As far as the return of the correlation with rates (mentioned here at the outset) is concerned, BofAML is out with a new piece that documents this development and posits some implications in the context of EURUSD.
“Until a week ago, yield differential between the Eurozone and the US had moved in favor of the USD in 13 out of 20 weeks and yet it seemed to have barely registered with the beleaguered USD,” the bank writes, adding that “the 10-week rolling returns correlation between EUR/USD and 10y rate differential fell from +80% in the beginning of November to -20% by the first week of April”.
As you can see over there on the far right-hand side in the right pane, the 10-week rolling returns correlation between EURUSD and rate diffs rebounded to turn positive last week and as BofAML goes on to note, “over the last 10 trading days, 10y rate differential between the Eurozone and the US moved in favor of the USD for 7 days and on 6 of these days the USD actually went up against the EUR.”
If the dollar-rate differential correlation is back for good (“back in black”, as it were), BofAML reminds you that it “will have profound implications for everything the USD touches, whether it is the global rates market, emerging market, commodity market, or even the stock market.”
There’s a fairly lengthy discussion that follows the observations made above, but some of the key points end up finding their way into the bank’s list of “8 reasons for selling EURUSD now”.

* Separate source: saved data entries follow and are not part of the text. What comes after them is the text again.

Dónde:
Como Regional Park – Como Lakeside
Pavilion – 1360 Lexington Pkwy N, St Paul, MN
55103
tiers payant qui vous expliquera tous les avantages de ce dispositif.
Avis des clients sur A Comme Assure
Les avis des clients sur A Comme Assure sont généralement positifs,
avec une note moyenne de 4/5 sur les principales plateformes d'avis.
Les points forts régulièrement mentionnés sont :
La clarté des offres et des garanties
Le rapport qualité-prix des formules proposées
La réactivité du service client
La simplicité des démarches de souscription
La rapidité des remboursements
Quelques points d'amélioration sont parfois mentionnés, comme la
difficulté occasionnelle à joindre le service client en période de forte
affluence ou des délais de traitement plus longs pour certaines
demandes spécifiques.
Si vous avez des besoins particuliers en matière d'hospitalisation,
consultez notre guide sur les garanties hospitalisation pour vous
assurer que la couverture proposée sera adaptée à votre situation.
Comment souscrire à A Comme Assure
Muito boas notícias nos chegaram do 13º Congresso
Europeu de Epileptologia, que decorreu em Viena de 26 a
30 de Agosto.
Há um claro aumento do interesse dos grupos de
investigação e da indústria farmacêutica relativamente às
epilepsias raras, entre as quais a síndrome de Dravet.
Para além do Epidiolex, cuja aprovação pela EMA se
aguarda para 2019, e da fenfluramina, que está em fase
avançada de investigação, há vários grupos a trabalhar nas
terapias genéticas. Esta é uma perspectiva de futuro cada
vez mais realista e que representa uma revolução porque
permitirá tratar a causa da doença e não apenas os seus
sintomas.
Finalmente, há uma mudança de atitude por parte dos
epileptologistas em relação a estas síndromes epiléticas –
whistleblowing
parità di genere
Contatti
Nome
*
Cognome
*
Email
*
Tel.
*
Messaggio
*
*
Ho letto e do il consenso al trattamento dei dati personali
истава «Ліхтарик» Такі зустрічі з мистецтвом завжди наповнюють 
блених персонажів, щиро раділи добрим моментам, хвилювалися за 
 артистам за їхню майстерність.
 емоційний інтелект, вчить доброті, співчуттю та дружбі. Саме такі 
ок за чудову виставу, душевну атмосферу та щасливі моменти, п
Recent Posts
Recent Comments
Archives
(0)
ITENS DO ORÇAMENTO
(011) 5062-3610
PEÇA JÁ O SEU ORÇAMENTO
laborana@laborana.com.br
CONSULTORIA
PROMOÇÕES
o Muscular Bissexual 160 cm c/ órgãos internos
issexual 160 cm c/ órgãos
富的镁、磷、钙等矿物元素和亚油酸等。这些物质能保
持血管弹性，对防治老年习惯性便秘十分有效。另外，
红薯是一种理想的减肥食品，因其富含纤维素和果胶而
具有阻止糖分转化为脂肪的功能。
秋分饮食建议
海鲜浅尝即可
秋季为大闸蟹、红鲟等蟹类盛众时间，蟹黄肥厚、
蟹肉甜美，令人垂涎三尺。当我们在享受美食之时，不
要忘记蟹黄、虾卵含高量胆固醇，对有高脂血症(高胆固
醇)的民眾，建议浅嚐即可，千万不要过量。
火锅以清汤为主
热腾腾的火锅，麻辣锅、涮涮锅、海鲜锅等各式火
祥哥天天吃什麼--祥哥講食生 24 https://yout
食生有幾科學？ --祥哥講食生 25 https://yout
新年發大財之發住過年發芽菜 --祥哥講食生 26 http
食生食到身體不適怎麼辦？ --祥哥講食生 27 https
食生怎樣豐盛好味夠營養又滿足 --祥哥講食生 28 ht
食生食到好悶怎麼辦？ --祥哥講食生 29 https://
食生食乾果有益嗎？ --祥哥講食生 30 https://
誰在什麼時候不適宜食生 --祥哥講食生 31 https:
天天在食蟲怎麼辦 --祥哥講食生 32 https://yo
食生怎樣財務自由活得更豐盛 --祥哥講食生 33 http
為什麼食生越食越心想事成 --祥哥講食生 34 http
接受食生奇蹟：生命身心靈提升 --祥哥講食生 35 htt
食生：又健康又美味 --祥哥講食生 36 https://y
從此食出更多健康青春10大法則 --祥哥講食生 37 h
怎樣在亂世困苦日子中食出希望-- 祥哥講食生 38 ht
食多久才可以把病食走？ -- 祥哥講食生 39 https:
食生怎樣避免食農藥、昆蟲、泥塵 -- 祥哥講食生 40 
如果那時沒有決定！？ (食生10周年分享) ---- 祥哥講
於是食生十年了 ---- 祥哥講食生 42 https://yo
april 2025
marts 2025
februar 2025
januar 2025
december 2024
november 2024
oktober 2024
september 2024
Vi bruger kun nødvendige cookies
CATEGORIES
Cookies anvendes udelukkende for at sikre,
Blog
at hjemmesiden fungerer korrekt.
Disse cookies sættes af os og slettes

Again, these are EURUSD specific, but the rationales end up touching on all manner of issues from the viability of the synchronous global growth meme (one pillar of “Goldilocks”), to trade, to the implications of tax reform in the U.S., to the discounting of America’s deteriorating fiscal position, to the curve, to the prospect that China will ultimately be unable to match Fed hikes with token OMO hikes leading to a narrowing of rate differentials and capital outflows.

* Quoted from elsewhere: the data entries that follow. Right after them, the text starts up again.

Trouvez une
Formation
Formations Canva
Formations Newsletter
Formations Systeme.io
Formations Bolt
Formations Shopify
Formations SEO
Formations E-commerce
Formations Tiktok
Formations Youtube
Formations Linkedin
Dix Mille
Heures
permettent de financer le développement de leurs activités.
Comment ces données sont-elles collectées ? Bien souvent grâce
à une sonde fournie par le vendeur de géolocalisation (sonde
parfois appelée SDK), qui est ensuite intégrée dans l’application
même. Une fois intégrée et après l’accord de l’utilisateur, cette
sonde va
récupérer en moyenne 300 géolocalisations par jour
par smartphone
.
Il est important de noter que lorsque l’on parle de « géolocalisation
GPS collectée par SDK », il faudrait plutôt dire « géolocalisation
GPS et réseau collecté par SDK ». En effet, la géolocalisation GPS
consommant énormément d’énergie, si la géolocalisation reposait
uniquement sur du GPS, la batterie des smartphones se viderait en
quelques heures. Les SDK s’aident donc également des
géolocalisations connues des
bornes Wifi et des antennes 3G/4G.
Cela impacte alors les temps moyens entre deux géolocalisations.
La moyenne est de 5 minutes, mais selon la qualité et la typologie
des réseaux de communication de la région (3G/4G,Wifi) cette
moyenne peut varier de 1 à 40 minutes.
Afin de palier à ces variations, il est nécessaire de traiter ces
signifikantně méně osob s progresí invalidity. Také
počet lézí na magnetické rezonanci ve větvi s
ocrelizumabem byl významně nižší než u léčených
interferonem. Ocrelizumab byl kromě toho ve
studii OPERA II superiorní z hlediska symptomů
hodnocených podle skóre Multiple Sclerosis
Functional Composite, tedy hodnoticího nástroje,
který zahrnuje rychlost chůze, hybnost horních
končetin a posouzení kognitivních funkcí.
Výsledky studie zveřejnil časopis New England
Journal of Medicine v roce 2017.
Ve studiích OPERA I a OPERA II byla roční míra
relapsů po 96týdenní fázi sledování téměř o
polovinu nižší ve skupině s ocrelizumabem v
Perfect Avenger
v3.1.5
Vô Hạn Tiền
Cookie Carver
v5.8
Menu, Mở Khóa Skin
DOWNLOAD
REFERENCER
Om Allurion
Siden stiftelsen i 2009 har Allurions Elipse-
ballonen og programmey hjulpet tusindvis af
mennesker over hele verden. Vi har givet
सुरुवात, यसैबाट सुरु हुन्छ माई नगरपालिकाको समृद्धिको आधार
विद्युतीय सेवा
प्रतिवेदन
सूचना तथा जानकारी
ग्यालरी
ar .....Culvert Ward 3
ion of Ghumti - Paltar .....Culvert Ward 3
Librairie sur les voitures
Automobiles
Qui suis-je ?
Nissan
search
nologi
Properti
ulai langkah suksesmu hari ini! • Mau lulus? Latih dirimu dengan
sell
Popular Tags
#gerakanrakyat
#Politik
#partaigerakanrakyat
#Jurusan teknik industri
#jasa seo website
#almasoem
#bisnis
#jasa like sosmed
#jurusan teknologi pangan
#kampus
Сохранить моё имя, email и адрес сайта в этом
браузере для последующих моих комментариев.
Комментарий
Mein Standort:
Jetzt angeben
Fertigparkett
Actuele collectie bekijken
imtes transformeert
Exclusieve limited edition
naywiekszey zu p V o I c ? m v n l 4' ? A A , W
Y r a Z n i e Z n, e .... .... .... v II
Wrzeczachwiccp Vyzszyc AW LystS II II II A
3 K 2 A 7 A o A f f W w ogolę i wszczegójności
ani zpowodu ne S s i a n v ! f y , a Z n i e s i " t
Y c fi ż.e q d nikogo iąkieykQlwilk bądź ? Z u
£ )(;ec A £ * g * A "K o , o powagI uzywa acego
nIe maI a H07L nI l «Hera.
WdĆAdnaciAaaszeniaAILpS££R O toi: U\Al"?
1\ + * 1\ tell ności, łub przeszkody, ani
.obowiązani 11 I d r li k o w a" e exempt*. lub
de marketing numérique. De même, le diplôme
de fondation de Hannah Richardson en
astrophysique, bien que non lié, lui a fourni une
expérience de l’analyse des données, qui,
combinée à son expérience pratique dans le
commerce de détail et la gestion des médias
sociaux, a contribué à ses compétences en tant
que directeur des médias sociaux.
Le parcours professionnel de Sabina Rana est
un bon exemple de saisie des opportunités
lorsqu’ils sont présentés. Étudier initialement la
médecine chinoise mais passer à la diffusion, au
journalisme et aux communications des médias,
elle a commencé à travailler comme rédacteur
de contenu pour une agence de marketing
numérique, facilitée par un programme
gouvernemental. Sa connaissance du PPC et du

Let’s take those in turn, excerpting BofAML’s analysis and visuals (in block quotes).
Viability of the synchronous global growth meme
#1: EUR strength is starting to hurt The fact that German and French PMI continued to be weak in April has helped discredit the view that the Eurozone slowdown since the start of the year was weather related and therefore temporary. So what is driving the Eurozone slowdown? In our view, any explanation needs to be able to account for two striking facts: (1) the Eurozone’s new manufacturing export orders have declined sharply even though those for the US have risen; (2) although Japan also saw an equally sharp drop in new export orders, the decline in its overall manufacturing orders have not been as severe as for the Eurozone (Chart 9).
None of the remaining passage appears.